GOAL OF THE EXERCISE
Word for word, copy the data that follows and skip its pictures.

RECORDS SUPPLIED
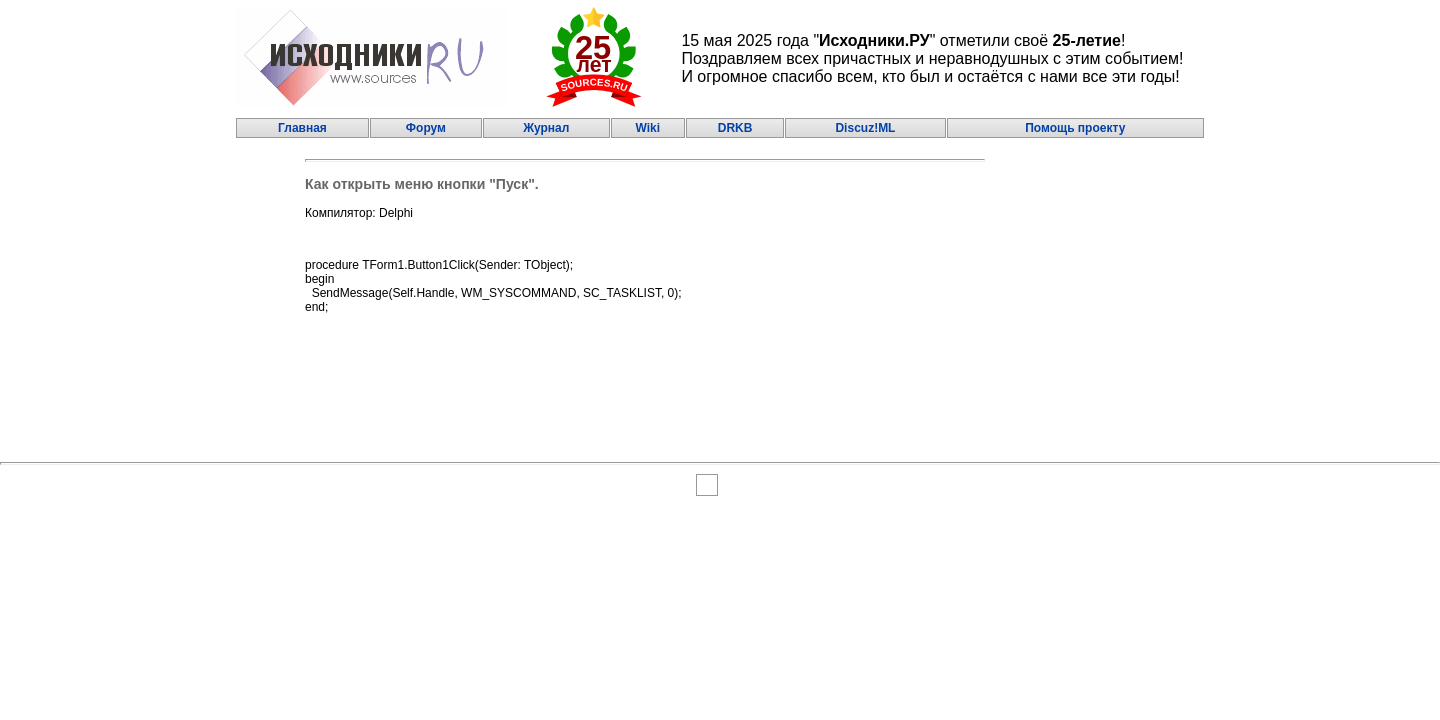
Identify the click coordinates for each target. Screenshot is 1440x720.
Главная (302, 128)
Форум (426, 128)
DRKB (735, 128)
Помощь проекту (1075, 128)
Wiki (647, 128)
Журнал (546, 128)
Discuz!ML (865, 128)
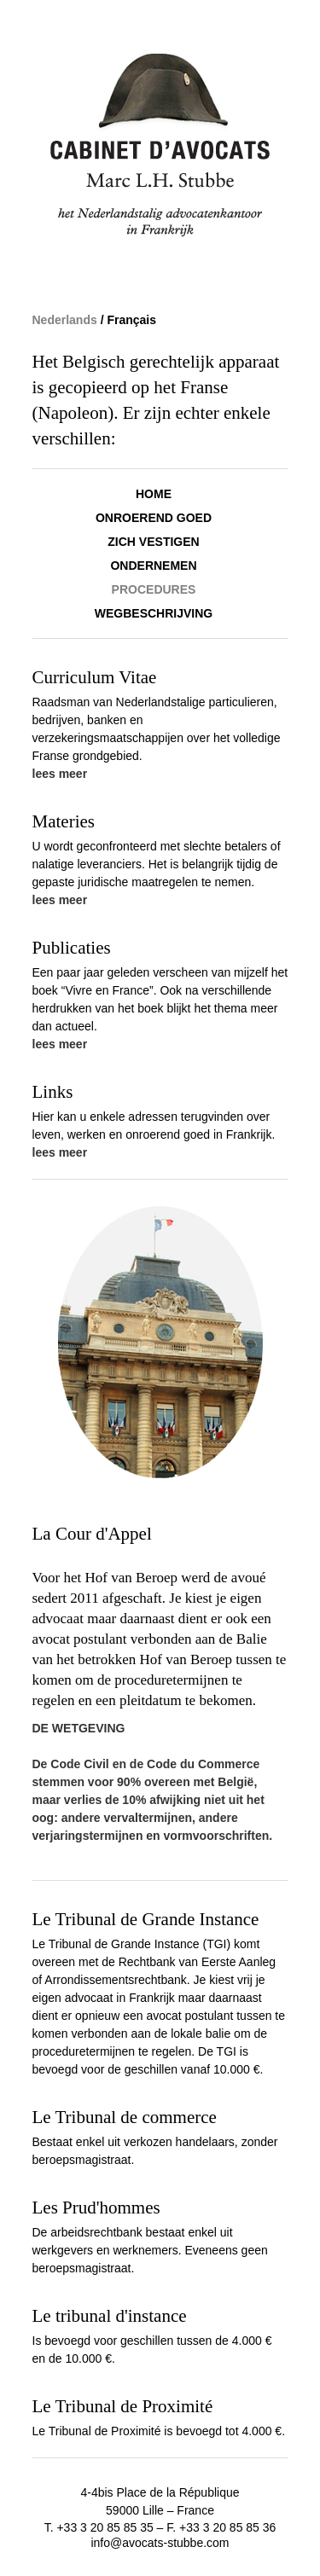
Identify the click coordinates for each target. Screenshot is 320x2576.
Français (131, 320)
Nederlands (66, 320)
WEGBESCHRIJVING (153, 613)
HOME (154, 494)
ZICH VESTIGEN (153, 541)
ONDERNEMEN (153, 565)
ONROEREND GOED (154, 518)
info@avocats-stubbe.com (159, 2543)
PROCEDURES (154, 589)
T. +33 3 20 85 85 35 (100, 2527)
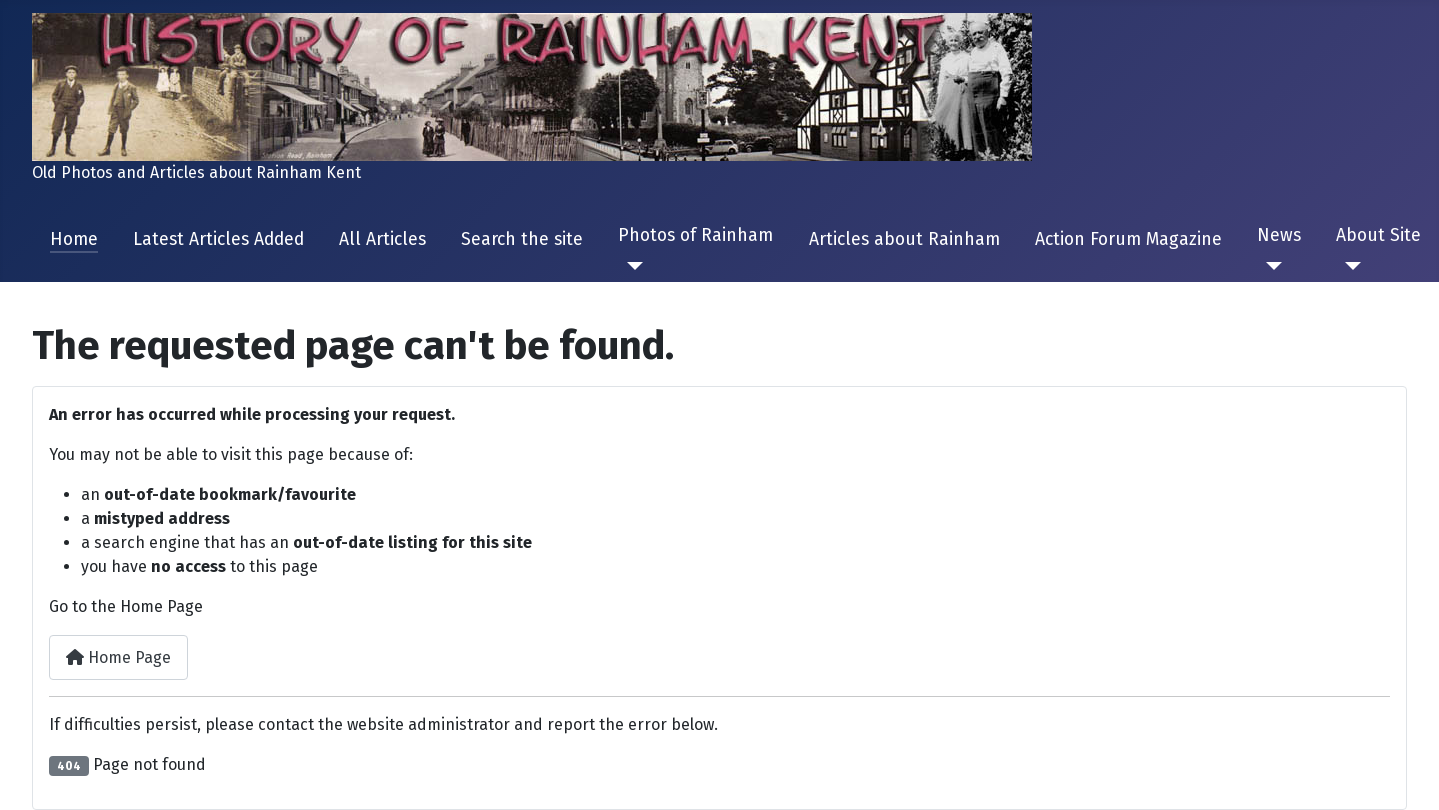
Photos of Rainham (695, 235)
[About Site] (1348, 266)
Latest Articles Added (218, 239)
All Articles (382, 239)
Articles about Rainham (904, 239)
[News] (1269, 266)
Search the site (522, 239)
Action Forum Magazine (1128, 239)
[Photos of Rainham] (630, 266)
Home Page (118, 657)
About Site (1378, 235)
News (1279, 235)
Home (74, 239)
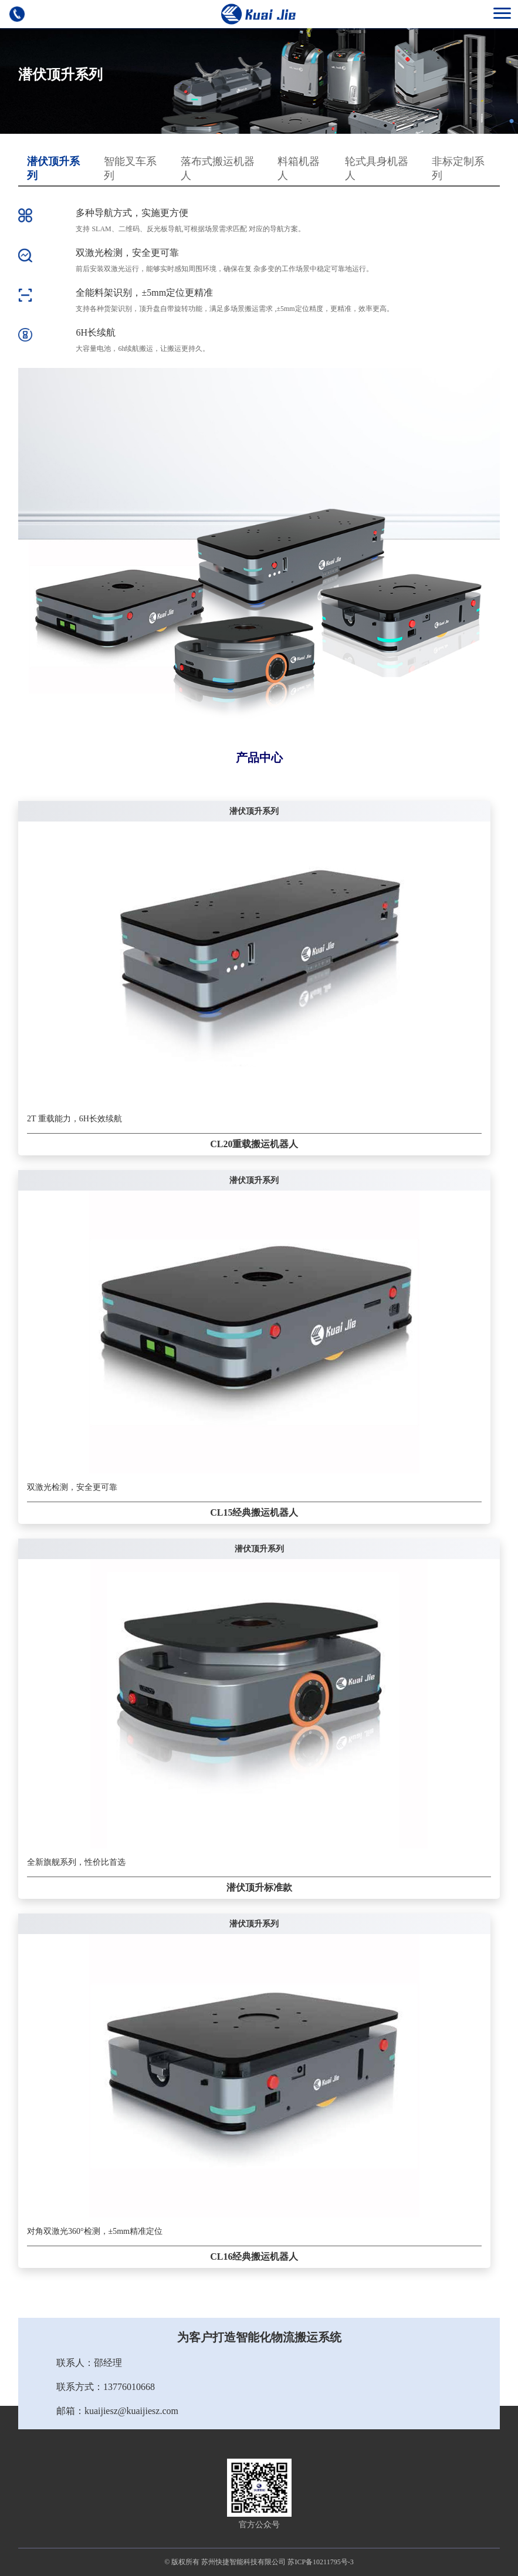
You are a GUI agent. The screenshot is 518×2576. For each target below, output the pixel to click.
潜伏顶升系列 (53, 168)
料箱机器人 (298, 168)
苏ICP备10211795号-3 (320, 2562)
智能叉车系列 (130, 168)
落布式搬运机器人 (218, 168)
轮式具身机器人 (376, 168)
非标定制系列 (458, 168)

SOLUTION
Identify the click coordinates for each target. Screenshot is 1440x720.
Главная (302, 128)
Форум (426, 128)
DRKB (735, 128)
Помощь проекту (1075, 128)
Wiki (647, 128)
Журнал (546, 128)
Discuz!ML (865, 128)
Identify the click coordinates for each target. Screenshot is 320x2576.
Français (131, 320)
Nederlands (66, 320)
WEGBESCHRIJVING (153, 613)
HOME (154, 494)
ZICH VESTIGEN (153, 541)
ONDERNEMEN (153, 565)
ONROEREND GOED (154, 518)
info@avocats-stubbe.com (159, 2543)
PROCEDURES (154, 589)
T. +33 3 20 85 85 35 (100, 2527)
Photos of Rainham (695, 235)
[About Site] (1348, 266)
Latest Articles Added (218, 239)
All Articles (382, 239)
Articles about Rainham (904, 239)
[News] (1269, 266)
Search the site (522, 239)
Action Forum Magazine (1128, 239)
[Photos of Rainham] (630, 266)
Home Page (118, 657)
About Site (1378, 235)
News (1279, 235)
Home (74, 239)
You are a GUI agent. The screenshot is 518×2576. For each target below, output the pixel to click.
潜伏顶升系列 (53, 168)
料箱机器人 (298, 168)
苏ICP备10211795号-3 (320, 2562)
智能叉车系列 (130, 168)
落布式搬运机器人 (218, 168)
轮式具身机器人 (376, 168)
非标定制系列 (458, 168)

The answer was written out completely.